You might hear it today. You might hear it Saturday night. You might hear it next week. But you will most certainly hear it.
Bears GM Jerry Angelo will smile into the cameras, nod his head, and with complete arrogance say, "See, we were right. We are better on the offensive line."
In other words, "We didn't need Olin Kreutz. And, by the way, I told you so."
Or, maybe it will be subtler, leaving you to read between the offensive lines.
You will definitely hear it by the end of the season -- from Angelo or Lovie Smith -- because it's unlikely the Bears will allow 52 sacks again. It will be nearly impossible as long as Smith and Mike Tice keep Mike Martz from throwing Jay Cutler to the Lions -- and Packers.
And, of course, anyone with a brain will know it's not proof the Bears are better off without Kreutz.
It will be proof only that Tice is very good at this, and given time to make adjustments he will again make something out of nothing, provided he can find a competent center who grasps the offense, the offense maintains some balance and Cutler doesn't have to drop back to Peoria.
While telling you how smart they were to let go of Kreutz, the Bears will also want you to forget that it wasn't their idea to get rid of Kreutz, which stands directly in the way of their logic.
They did offer him $4 million, which sounds like something less than an invitation to leave, but in a game of who has the bigger yardstick, neither side would budge over a half-million bucks.
Did Kreutz overplay his hand? Obviously, because he's not here any longer, but of all the times to do it Angelo picked this moment to prove he was in charge and wouldn't be pushed around, after years of paying players like Brandon Manumaleuna $6 million to do precisely nothing.
An odd choice, to be sure.
To his credit, Angelo praised Kreutz and never said publicly what he could have, which is that Kreutz is not nearly the player he was five years ago, and that Kreutz has been overrated and overappreciated for years.
Nevertheless, the Bears -- because they have not developed another center -- were in a horrible spot and should have given in, knowing they now take a terrible line and subtract the best lineman.
Angelo has every right to pay a guy what he thinks is right, but sometimes you have to overpay when you've boxed yourself into a painful corner and have no leverage, and that's exactly where the Bears were with Kreutz.
There's fault on both sides here, but the Bears had much more to lose than did Kreutz.
Ultimately, the Bears will say -- and some fans already believe this -- that Kreutz couldn't have been that good if the Bears' offensive line was that bad in 2010.

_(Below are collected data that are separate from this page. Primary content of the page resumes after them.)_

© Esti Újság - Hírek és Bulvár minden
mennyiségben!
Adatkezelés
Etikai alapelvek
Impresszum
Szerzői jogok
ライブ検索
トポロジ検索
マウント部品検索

This is the same brilliant reasoning that leads one to say Tice can't be that smart if the line was historically bad.
And these arguments are similarly idiotic.

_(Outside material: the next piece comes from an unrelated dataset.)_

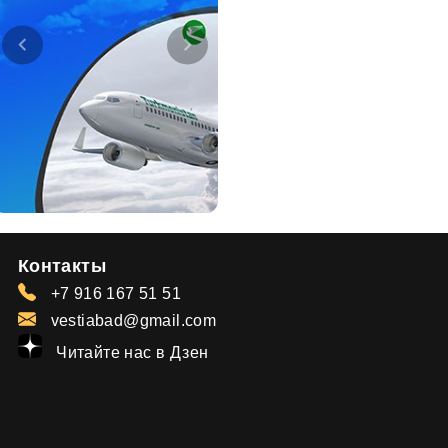
Контакты
+7 916 167 51 51
vestiabad@gmail.com
Читайте нас в Дзен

If Tice hadn't made constant adjustments, and Kreutz hadn't managed to help some of his mates get their assignments occasionally correct, the line would have been even worse.
You got that. Without the genius of Tice and the glue of Kreutz, it would have been even worse.
Yeah, that's right, Cutler would have had oatmeal on the brain -- and for breakfast through a straw.
Thing is, the Bears' version of history, not to mention reality, is so often revised as to induce hallucinations, so prepare yourself for some classic Bearspeak.
You will hear it. You might even hear it by halftime Saturday, so if such duplicity makes you queasy, consider going light for dinner.